CS 161 Notes Lec 25-26
-
Course website: https://su21.cs161.org/
-
Course textbook: https://textbook.cs161.org/
Overview
Lecture 25: Anonymity and Tor
Lecture 26: Signal Protocol
Anonymity
So far, we’ve introduced security involving integrity and confidentiality. However, as most of the network protocols are based on things like IP, anonymity of communication is seldom provided in those secure protocols, since it’s just too difficult.
On the other hand, attackers are more usual to remain anonymous. Based on how some of that works(like DDoS), we know that a main strategy for anonymity can be letting others to send messages for you.
Such idea naturally brings us to proxy.
Proxies and VPNs
In computer networking, a proxy server is a server application that acts as an intermediary between a client requesting a resource and the server providing that resource.
- Alice sends the message and the recipient (Bob) to the proxy, and the proxy forwards the message to Bob.
- The recipient’s name (and optionally the message) is encrypted, so an eavesdropper does not see a packet with both Alice and Bob’s identities in plaintext.
- Bob receives the message from the proxy, with no indication it came from Alice.
Proxy is a little similar with VPN. Recall in lecture 24, we briefly introduced VPN(Virtual Private Network).
VPN can be seen as an encrypted virtual connection to an internal network.
-
Allows access to an internal network through an encrypted tunnel.
-
Creates an alternative use case: Appear as though you are coming from the virtually connected network instead of your real network!
-
Similar concept to proxies, but Alice directly sends packets as though coming from the VPN, wrapped in the VPN’s layer of encryption.
-
Proxies operate at the application layer, while VPNs operate at the network layer.
-
What are some issues about proxies and VPNs?
- Performance
- Sending a packet requires additional hops across the network(well, this is in fact unavoidable for anonymity).
- Cost
-
VPNs can cost $80 to $200 per year.
-
Yeah, you may claim that your VPN charges you way less than this, that’s because those VPNs can steal your data as an implicit profit.
-
- Trusting the proxy
-
The proxy can see the sender and recipient’s identities.
-
Attackers might convince the proxy to tell them about your identity.
-
Tor
Tor stands for The Onion Router, which is a network that uses multiple proxies (relays) to enable anonymous communications.
Recall that a concern of proxy is that proxy server may leak your information to attackers, but with multiple proxies, the your information got leak only if the attacker controls all the proxies.
Components of Tor:
-
Tor network: A network of many Tor relays (proxies) for forwarding packets.
-
Directory server: Lists all Tor relays and their public keys.
-
Tor Browser: A web browser configured to connect to the Tor network (based on Firefox).
-
Tor onion services: Servers that can only be reached through the Tor network.
-
Tor bridges: Tor relays that try to hide the fact that a user is connecting to the Tor network.
A basic Tor communication looks like this, note there’re three relays on the path,
Before introducing how Tor works, let’s first take a look at the threat model of it,
- Security: Client anonymity and censorship resistance.
-
Client anonymity means that the communication servers shouldn’t have any idea about the client’s identity.
-
Censorship resistance means that even if someone want’s to block the connection, the connection will still be able to established.
-
Optional: Server anonymity with onion services.
-
-
Performance: Low latency (communication should be fast).
- Tor preserves anonymity against local adversaries.
- Example: An on-path attacker sees Alice send a message to a Tor relay, but not the final destination of the message.
Tor circuits
Now, let’s see how a basic Tor connection is established.

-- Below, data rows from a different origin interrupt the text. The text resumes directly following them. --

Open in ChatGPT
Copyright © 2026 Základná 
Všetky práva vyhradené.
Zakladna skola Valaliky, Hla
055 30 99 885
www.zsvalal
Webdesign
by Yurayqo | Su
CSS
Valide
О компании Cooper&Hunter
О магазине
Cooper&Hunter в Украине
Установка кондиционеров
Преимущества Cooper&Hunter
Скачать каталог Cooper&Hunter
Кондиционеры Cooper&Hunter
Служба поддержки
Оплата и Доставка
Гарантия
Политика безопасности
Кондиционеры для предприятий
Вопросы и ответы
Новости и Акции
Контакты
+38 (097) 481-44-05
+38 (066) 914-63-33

To communicate anonymously with a server, the Tor client forms a circuit consisting of 3 relays (by default).
-
Step 1: Query the directory server for a list of relays.
-
Step 2: Choose 3 relays to form a Tor circuit.
-
Step 3: Connect to the first relay, forming an end-to-end TLS connection.
-
Step 4: Connect to the second relay through the first relay, forming an end-to-end TLS connection.
-
Step 5: Connect to the third relay through the second relay, forming an end-to-end TLS connection.
-
Step 6: Connect to the web server
- If the web server is using HTTPS, then an end-to-end TLS connection will be formed through the third relay.
Below is a graph illustrating Tor circuit,
So what does the relay do?
-
Perform TLS handshakes when requested.
-
When receiving a packet, decrypt using the key obtained through TLS.
-
If the destination of the packet is another relay, forward the packet to the next relay.
-
If the destination of the packet is an external server, forward the packet to that server.

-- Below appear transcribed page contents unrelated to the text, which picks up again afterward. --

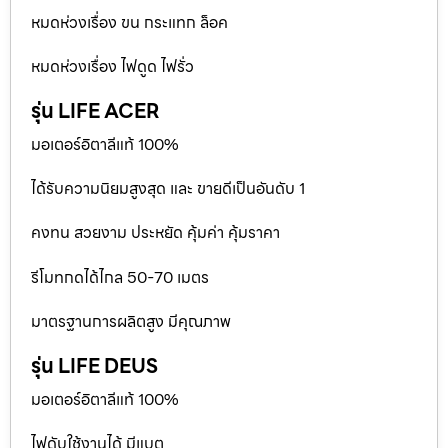
หมดห่วงเรื่อง ขน กระแทก ล็อค
หมดห่วงเรื่อง ไฟดูด ไฟรั่ว
รุ่น LIFE ACER
มอเตอร์อิตาลีแท้ 100%
ได้รับความนิยมสูงสุด และ ขายดีเป็นอันดับ 1
คงทน สวยงาม ประหยัด คุ้มค่า คุ้มราคา
รีโมทกดได้ไกล 50-70 เมตร
มาตรฐานการผลิตสูง มีคุณภาพ
รุ่น LIFE DEUS
มอเตอร์อิตาลีแท้ 100%
ไฟดับใช้งานได้ มีแบต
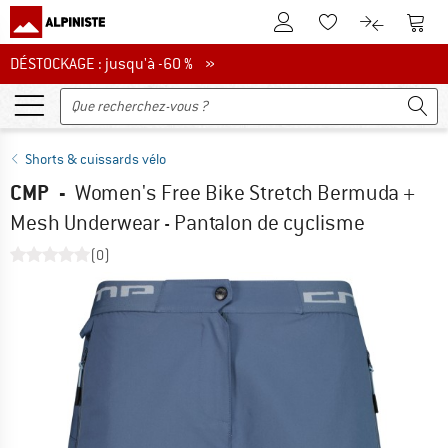
Vers le compte client
Vers 
Vers la liste d'env
Vers le com
DÉSTOCKAGE : jusqu'à -60 %
DÉSTOCKAGE : jusqu'à -60 % »
Shorts & cuissards vélo
CMP
-
Women's Free Bike Stretch Bermuda +
Mesh Underwear - Pantalon de cyclisme
(0)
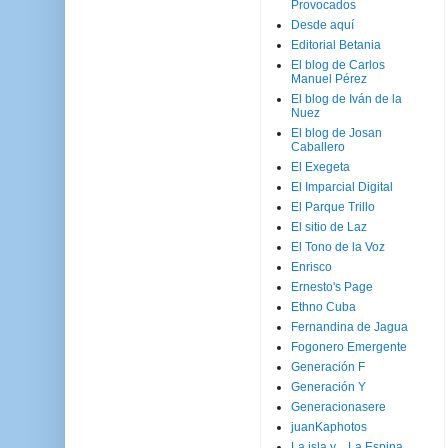
Provocados
Desde aquí
Editorial Betania
El blog de Carlos
Manuel Pérez
El blog de Iván de la
Nuez
El blog de Josan
Caballero
El Exegeta
El Imparcial Digital
El Parque Trillo
El sitio de Laz
El Tono de la Voz
Enrisco
Ernesto's Page
Ethno Cuba
Fernandina de Jagua
Fogonero Emergente
Generación F
Generación Y
Generacionasere
juanKaphotos
La isla y ...La Espina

The idea is that no matter where the relay stands in the path, all it can see is the packet header for its layer, and the destination that can be another relay or the real destination.
Note that Tor exit nodes are actually playing a slightly different role among the relays. In the graph above, K3 is the relay that actually communicates with Bob, so Bob only knows the existence of K3.
-
First of all, notice how the blue arrow is different in the graph above from the other channels, this means that the former channels are always TLS, but the blue arrow is determined by the communication protocol Alice chose to use to communicate with Bob.
-
If they are communicating in HTTP, then K3 will be the one who actually communicates with Bob in HTTP, that also means K3 can perform a MITM attack.
-
Another special thing about the Tor exit node is that if Alice is doing something illegal, what Bob can find is only K3, so K3 will be the one to be blamed. So administrators of Tor exit nodes often receive abuse complaints.
-
As a result, most Tor relays choose to only be entry or intermediate nodes, not exit nodes.
- Exit node bandwidth is the bottleneck in Tor, not internal bandwidth.
Timing attacks
Although we use Tor to ensure the anonymity of communication, it might potentially be broken with timing attacks.
- A network attacker who has a full (global) view of the network can learn that Alice and Bob are talking.
- Exploit a timing attack: Observe when Alice sends a message, when Bob receives a message, and link the two together.
- Global adversaries are outside of Tor’s threat model and are not defended against.
Collusion
The Tor circuit is not safe if all the relays you use are leaking information about the communication, that’s called collusion.
-
Collusion is adversarial (dishonest) behavior.
-
Honest nodes should never share information with other proxies.
-
If all nodes in the circuit collude, anonymity is broken.
-
If at least one node in the circuit is honest, anonymity is preserved.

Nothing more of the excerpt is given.